Quoting the workgroup’s report, he said: “Doctors may be burdened with other onerous administrative duties and have heavy case loads. They are simply not afforded enough time to build a relationship with the patient.”
Adding that the new statutory test “does not seem to solve this issue” raised in the feedback, Mr Singh noted it may still be very difficult for doctors to take consent thoroughly in a polyclinic setting, for example.
“My understanding is as there are potentially a large number of patients, each outpatient consultation is ordinarily scheduled for around roughly 10 minutes. In that time, the doctor has to gather the patient's history, examine him or her, discuss treatment options and refer the matter to specialists or as appropriate,” he said.
On top of this, the doctor now has to comply with the requirements set out in the statutory test - answering patients’ questions and reviewing the patient’s medical records will take up more time, he added.
PAP MP for Nee Soon GRC Louis Ng noted that the current doctor-patient ratio in Singapore is 2.3 doctors for every 1,000 patients, comparing this to the UK average of 2.8 doctors and the OECD average of 3.5 doctors.
“I understand some doctors fear that what is ‘reasonable’ to the court may in fact, be humanly impossible to achieve. They may also fear that such expectations can lead to further burnout among doctors.
“If the calibration is not done well, they may tilt the balance towards doctors practising defensive medicine while simultaneously managing consultation times,” Mr Ng added, asking if additional support would be offered to doctors to allow them to meet the enhanced standards of informed consent and whether the doctor-patient ratios and consultation times in public hospitals would be increased.
Responding to the concerns, Mr Tong said that the implications of the new statutory test in a setting like the polyclinics were “a fair concern”.
“We need to frame a test now which best promotes the doctor-patient relationship, gives that relationship the best chance of having a good interactive discourse that promotes the best outcomes.

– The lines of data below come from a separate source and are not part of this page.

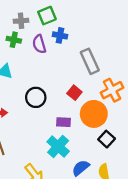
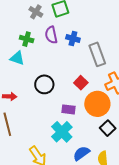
gray cross: (21, 21) -> (36, 12), turned 32
blue cross: (60, 35) -> (73, 39), moved
green cross: (14, 40) -> (27, 39), moved

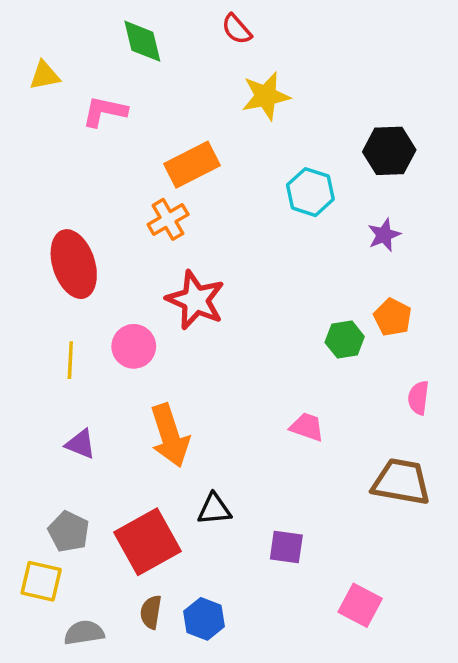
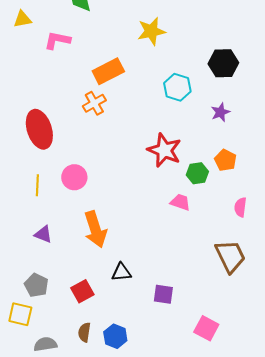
red star: (195, 300) -> (164, 150), moved
pink trapezoid: (307, 427) -> (180, 202), moved
brown trapezoid: (401, 482) -> (230, 256), turned 54
red square: (147, 542) -> (82, 291), size x0.6

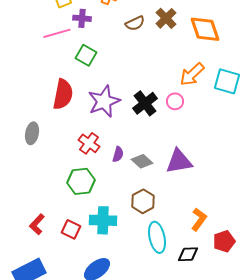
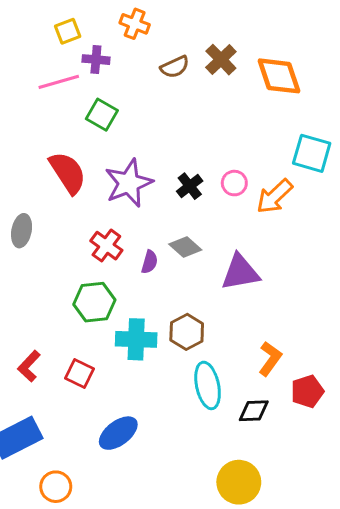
orange arrow: (192, 74) -> (275, 196), moved
red semicircle: (63, 94) -> (68, 173), turned -44
black cross: (145, 103) -> (190, 186), size x0.7
gray diamond: (142, 161) -> (185, 247), moved
cyan cross: (103, 220) -> (136, 339), moved

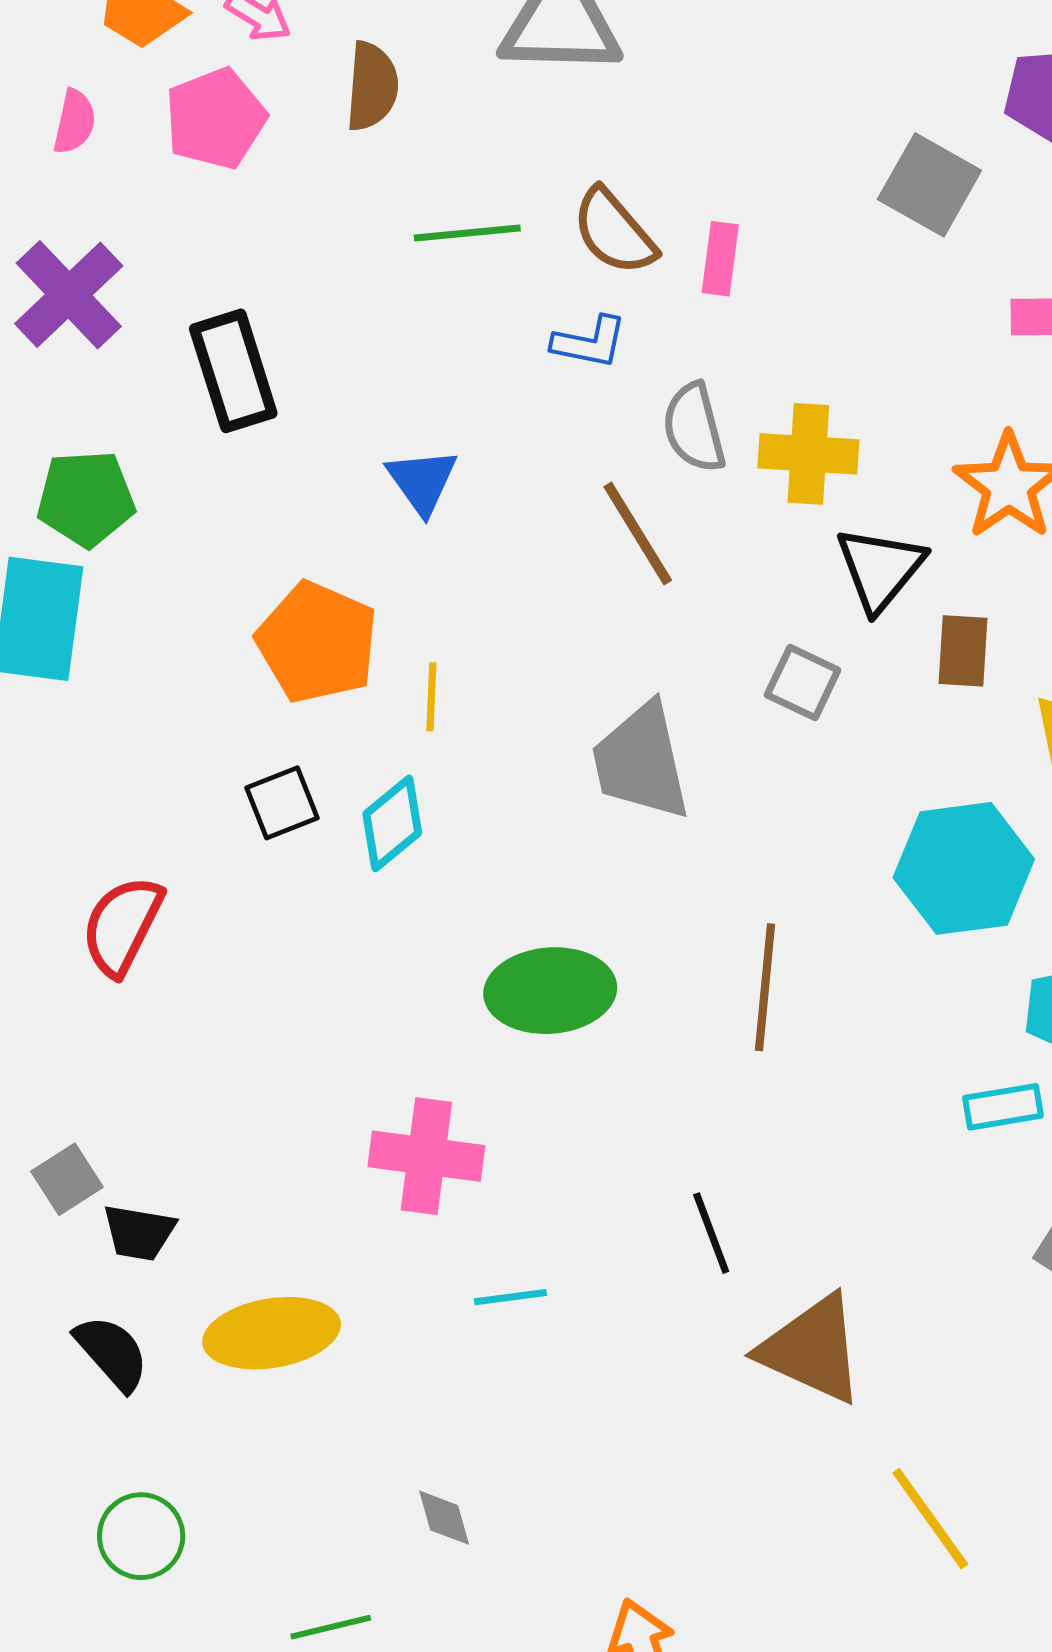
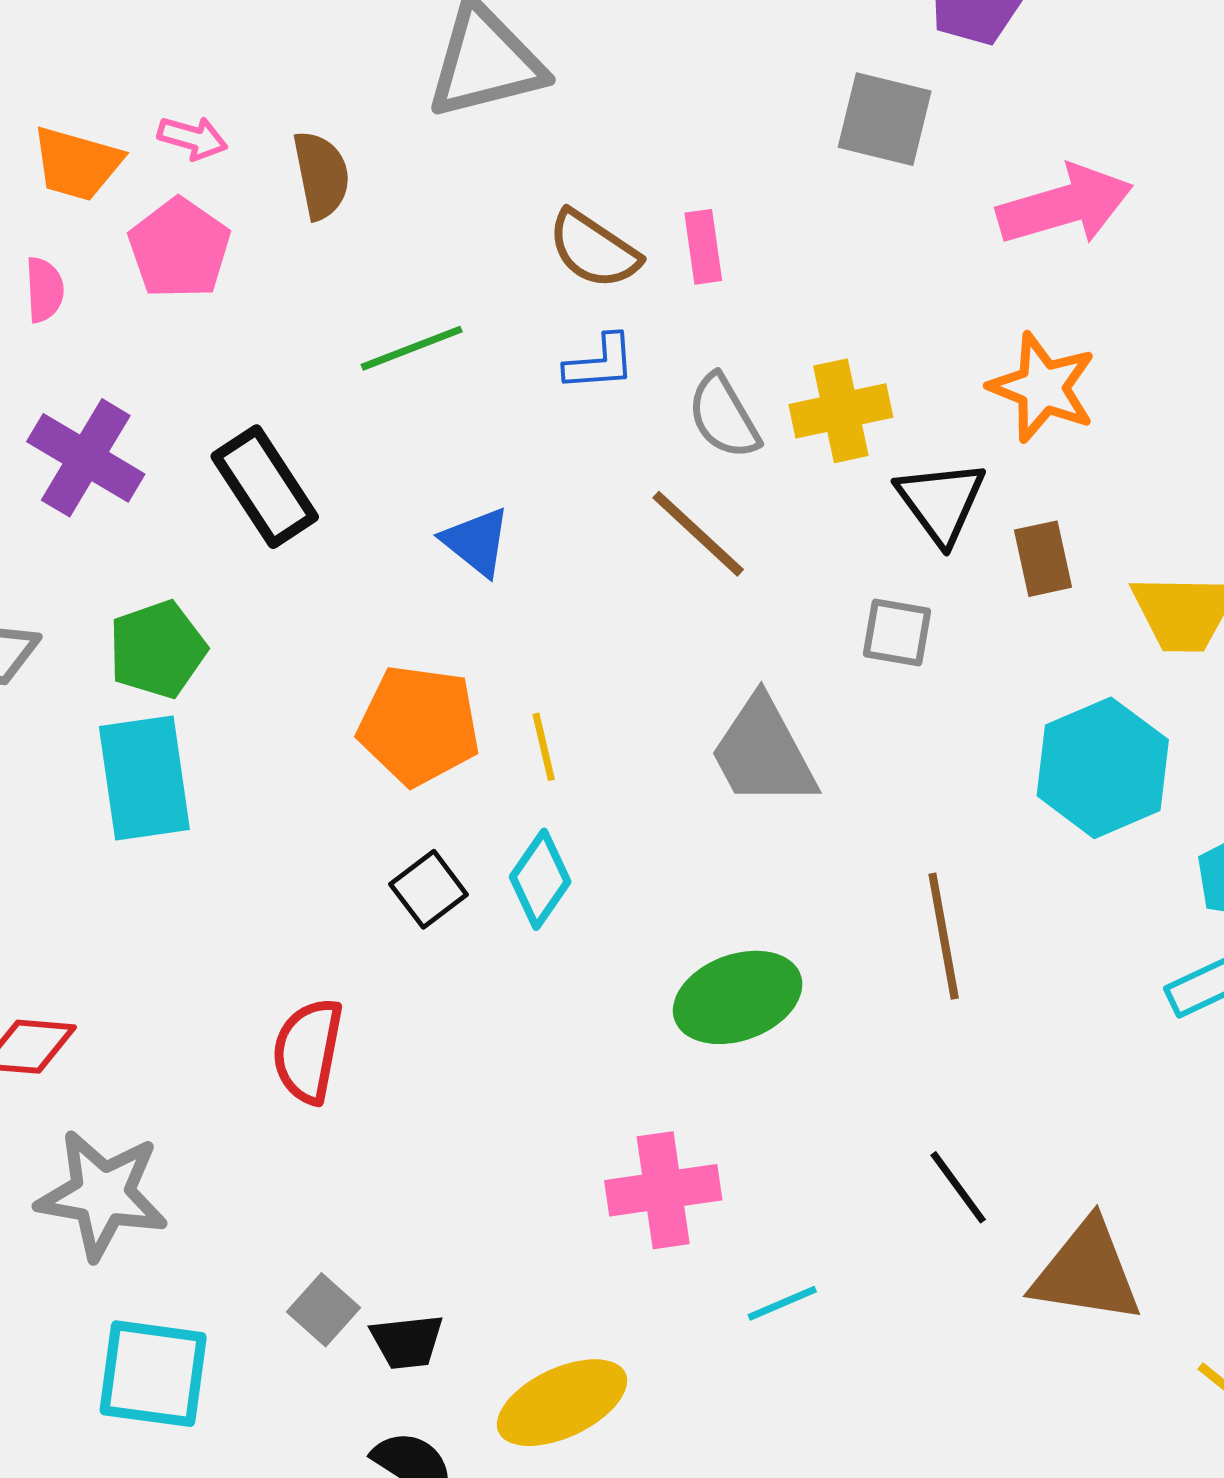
green line: (467, 233) -> (412, 348), moved

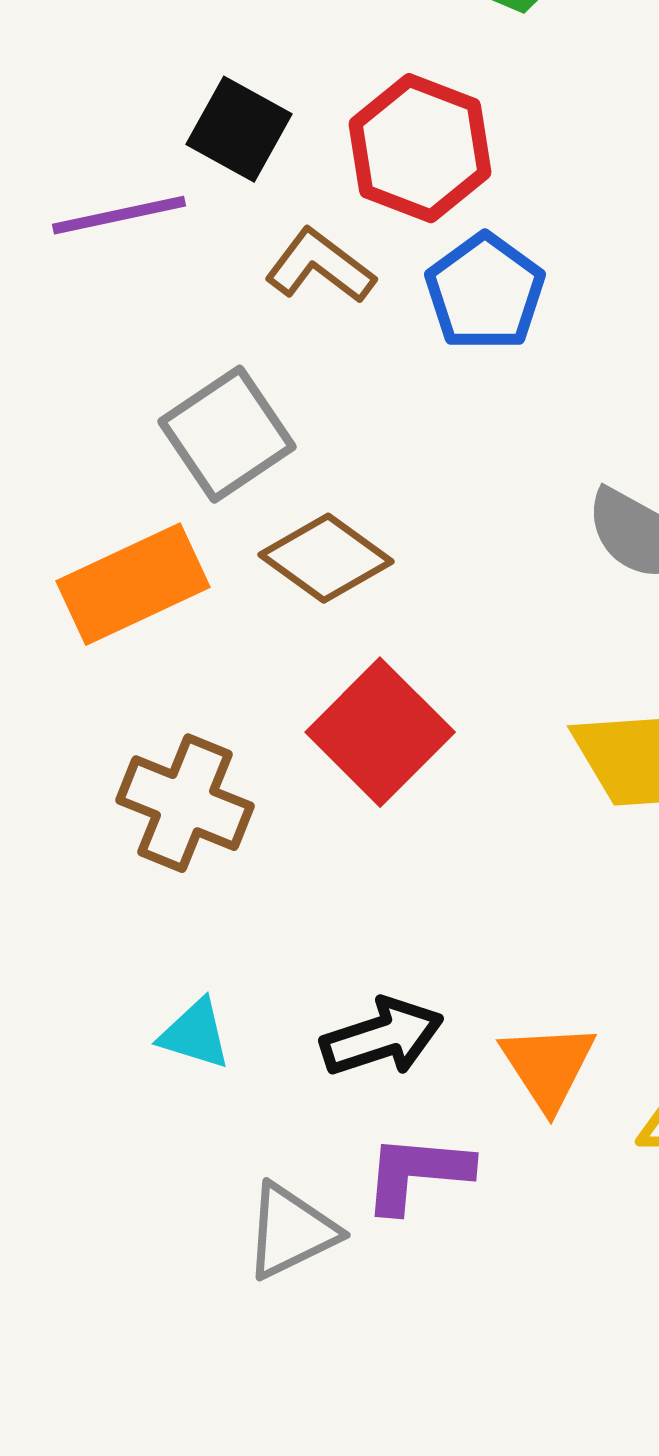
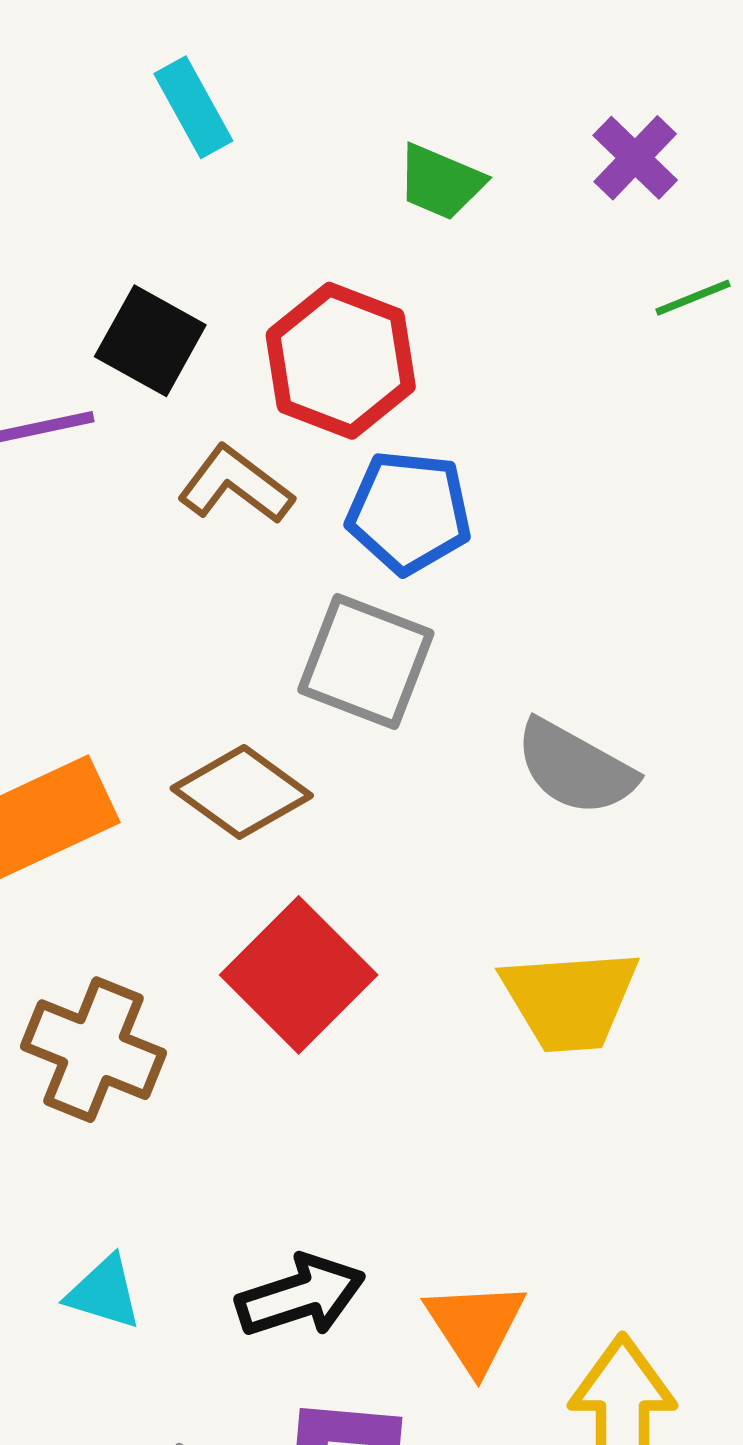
blue pentagon: (485, 292) -> (409, 512), turned -30
gray square: (227, 434) -> (366, 662), moved, turned -35

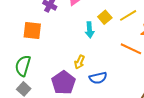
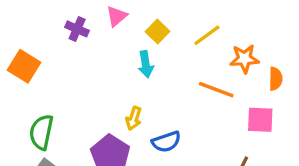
yellow square: (105, 17) -> (158, 31), moved
orange square: (32, 30) -> (24, 66), moved, turned 30

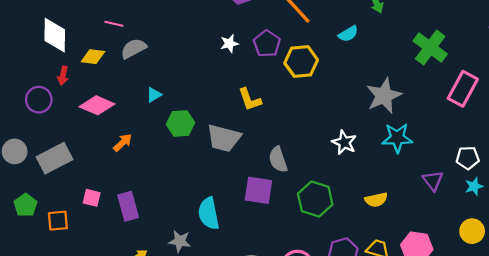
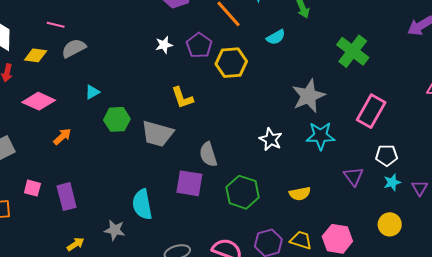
pink rectangle: (463, 89) -> (371, 111), moved

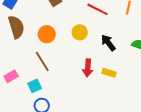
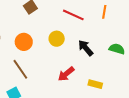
red arrow: (88, 68) -> (66, 74), turned 48
yellow rectangle: (109, 73) -> (95, 84), moved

And that has to be the starting point,” he added.
Citing the polyclinic caseload over the years, Mr Tong also noted that the numbers “have been relatively steady” in the past three to five years. “In fact, if anything, you take that back 10, 15 years, the numbers actually have come down.”
While there may be an increase in workload, that “should not drive the way we define or formulate this test”, said the minister.
“We may have to find ways to work around it, to put better resources in public hospitals or polyclinics, but as in designing the Civil Law Act test, I think we must and perhaps only focus on what is good for the patient and doctor in that relationship.”